順序ロジット・モデルは、順序モダリティによって説明される変数のための伝統的なロジット・モデルの代替からなります(この手法は、順序ロジスティック回帰とも呼ばれます)。これは、量的および質的記述変数の値が与えられた場合に、あるイベントが発生する累積確率をモデルすることができます。

このもモデルの目的は、以下のとおりです: 順序質的応答変数での変数の集合の効果を理解または予測したいとします。したがって、モダリティの順序を考慮に入れながら、説明変数によるモダリティの選択の影響度を理解することができます。このモデルは、累積確率に基づきます。

順序ロジット・モデルは、市場でのブランドに関する満足度に関するいくつかの記述変数の効果をモデルするのに役立ちます。ロジット・モデルを実行するためのダイアログ・ボックスは、バイナリ・ロジスティック回帰 または 多項ロジスティック回帰 で使用するそれと同じです。

順序ロジット・モデルを実行するデータセット

我々の事例は、より高い教育コースに申し込むか否かの決定に影響する要因を検討します。高校生に大学への進学を申し込むことについて、"可能性がない(unlikely)""、"やや可能性がある(somewhat likely)"、"とても可能性が高い(very likely)"のいずれであるかを質問します。 したがって、我々の応答変数は、3つのカテゴリを持ちます。説明変数は、両親の教育レベル、高校の種類、調査された高校生の平均成績です。

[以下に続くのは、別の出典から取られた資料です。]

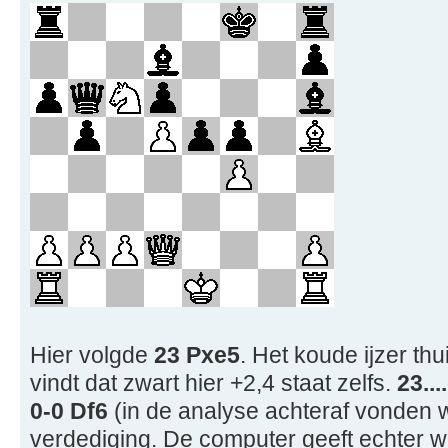
Hier volgde
23 Pxe5
. Het koude ijzer thu
vindt dat zwart hier +2,4 staat zelfs.
23..
0-0 Df6
(in de analyse achteraf vonden 
verdediging. De computer geeft echter w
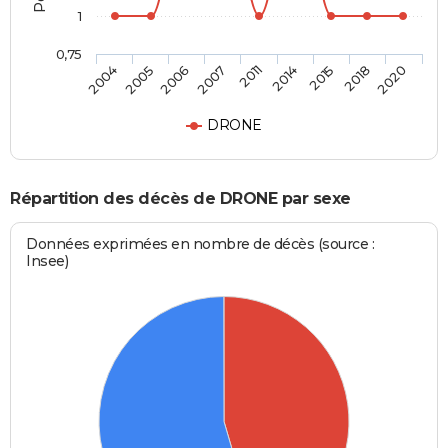
1
0,75
2011
2014
2015
2018
2020
2004
2005
2006
2007
DRONE
Répartition des décès de DRONE par sexe
Données exprimées en nombre de décès (source :
Insee)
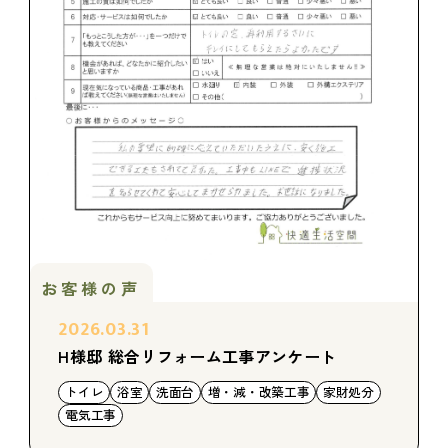
お客様の声
2026.03.31
H様邸 総合リフォーム工事アンケート
トイレ
浴室
洗面台
増・減・改築工事
家財処分
電気工事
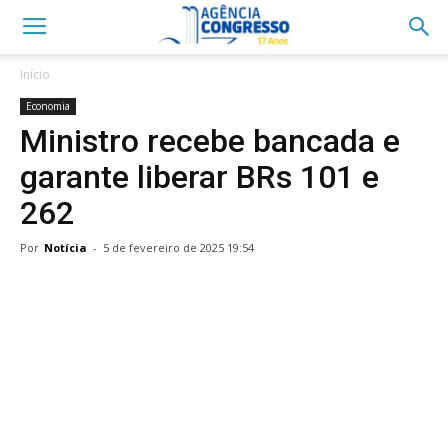
Início
Economia
Ministro recebe bancada e
garante liberar BRs 101 e
262
Por
Notícia
-
5 de fevereiro de 2025 19:54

リサーチャーは、これらの3点の間の "距離"が等しくないことを信じる根拠を持ちます。 たとえば、"unlikely"と"somewhat likely"の間の距離は、"somewhat likely"と"very likely"の間の距離よりも短いかもしれません。これは、3元の変数が量的変数として取り扱えると仮定すると、ANCOVAではなく順序ロジット・モデルを使用することになります。

データと結果のExcelシートは、このチュートリアルの最初のリンクをクリックしてダウンロードできます。

XLSTATでの順序ロジット・モデルのセットアップ

順序ロジット・モデルのダイアログ・ボックスを開くには、XLSTAT / データ・モデリング / ロジスティック回帰 機能を選択します。 ボタンをクリックすると、ロジスティック回帰ダイアログ・ボックスが現れます。 Graphical user interface  Description automatically generated

応答タイプ順序オプションを選択することで、順序ロジット・モデルが有効になります。応答変数は、説明される変数が置かれている列に対応します。

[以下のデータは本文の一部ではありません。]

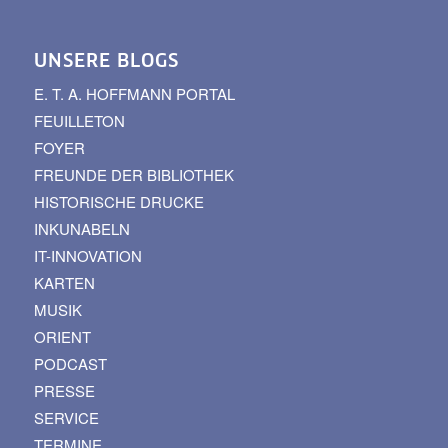
UNSERE BLOGS
E. T. A. HOFFMANN PORTAL
FEUILLETON
FOYER
FREUNDE DER BIBLIOTHEK
HISTORISCHE DRUCKE
INKUNABELN
IT-INNOVATION
KARTEN
MUSIK
ORIENT
PODCAST
PRESSE
SERVICE
TERMINE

2つの質的説明変数があります; 高校のタイプ (private/public) および両親の教育水準(the parents' education level)。1つの量的説明変数があります: 高校での平均成績(the average grade obtained in high school)。 我々は変数ラベルを選択したので、変数ラベル・オプションを選択する必要があります。

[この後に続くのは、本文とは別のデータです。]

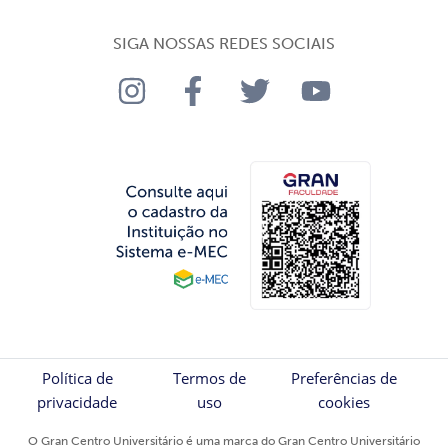
SIGA NOSSAS REDES SOCIAIS
Política de
Termos de
Preferências de
privacidade
uso
cookies
O Gran Centro Universitário é uma marca do Gran Centro Universitário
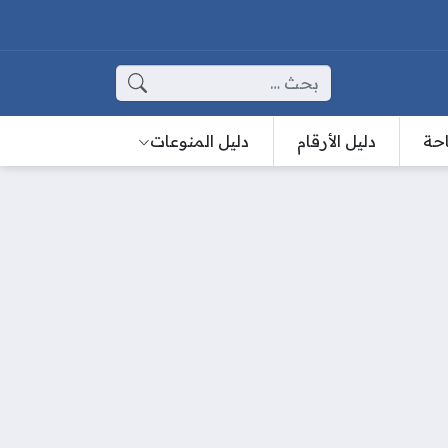
البحث عن:
احة
دليل الأرقام
دليل المنوعات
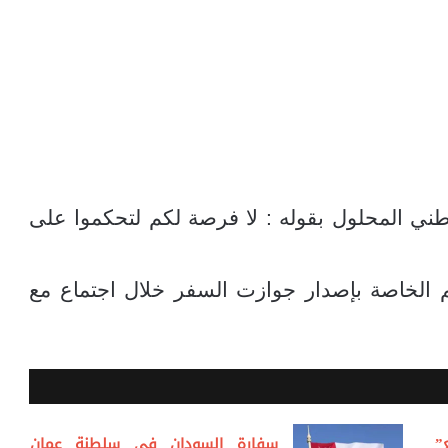
ني المحلول بقوله : لا فرصة لكم لتحكموا على
م الخاصة بإصدار جوازت السفر خلال اجتماع مع
”
سفارة السودان في سلطنة عمان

ダイアログ・ボックスの他のタブには、多数の他のオプションがあります (詳細は、XLSTATヘルプを参照)。

OK ボタンをクリックすると、計算が実行されて、結果が表示されます。

順序ロジット・モデルの結果の解釈

適合度統計表は、モデルの品質(または適合度)の複数の指標を提供します。これらの結果は、線形回帰やANOVA表のR² に相当します。最も重要な値は、**対数比(L.R.)**に関連する Chi² (カイ2乗)です。これは線形回帰のFisherのF検定に相当します: 我々は、変数が応答変数の変動を説明するための有意な情報量を提供するかどうかを評価しようします。我々の事例では、この確率が 0.0001よりも低いので、我々は変数が有意な情報量をもたらすと結論づけできます。 モデル・パラメータ の表は、モデルに関する最初の詳細を提供し、モデル品質への変数の寄与度を評価することを助けます。これは多項ロジスティック回帰とは多少異なります。実際、応答変数(ここでは大学進学)の各モダリティで定数を持つ場合、説明変数の係数は各モダリティに共通です。 したがって、平均成績が高いほど、大学進学の確率が高くなると結論できます。実際は、この係数がかなり負値であり、我々のモデルは、参照モダリティ2(大学進学)を持ちます。したがって、0と1モダリティの予測値での負の係数は、平均が高いほど、0と1モダリティが発生可能性が低いことを示します。さらに、カイ2乗検定に関連する確率を踏まえて、我々は、生徒の選択に最も影響する変数が、彼らの両親の教育水準であることがわかります。一方、高校の種類は、有意な影響を持ちません。

次に予測値と残差の表を見ることができます。最初の生徒We can see that the first high school student (Obs1)は大学への進学を希望しています(モダリティ2 )が、モデルはたぶん彼は希望しない(モダリティ0)っと予測しています。実際、モダリティ 0 ("unlikely") が値 0.549 で最も高にですが、"somewhat likely" または"verey likely" モダリティの確率は、それぞれ 0.359 と 0.092 と推定されています。

有意な変化は、予測モダリティと観察モダリティの間の値の変化が有意であることを示します。2番目の列有意は、予測モダリティの確率が他の確率よりも高いかどうかを示します。これらの2列は、ダイアログ・ボックスで有意度分析オプションがチェックされた場合に現れます。 トレーニング標本での分類表 (混同行列ともいう)は、各モダリティで正しく分類された(真陽性および真陰性)のパーセンテージを可視化することを助けます。たとえば、"unlikely" モダリティのオブザベーションは正しく分類されました (91.36%) が、一方、"somewhat likely"モダリティのオブザベーションは21.43%.だけ正しく分類されました。結局、モダリティ "very likely" (コード 2) のオブザベーションは1つも正しく分類されませんでした。

混同プロット は、上記の表を合成的に可視化できます。対角線上の灰色の四角形は、各モダリティで観察された数を表します。オレンジの四角形は、各モダリティでの予測された数を表します。 "unlikely" モダリティ (コード 0)は、"somewhat likely" モダリティ (コード1)や "very likely" モダリティ (コード 2)とは異なり、四角形の面がほとんど完全に重なっているもとがわかります。言い換えると、モダリティ"unlikely" (コード0)では、モデルは220個の観察されたオブザベーションのうち201個のオブザベーションを予測しました。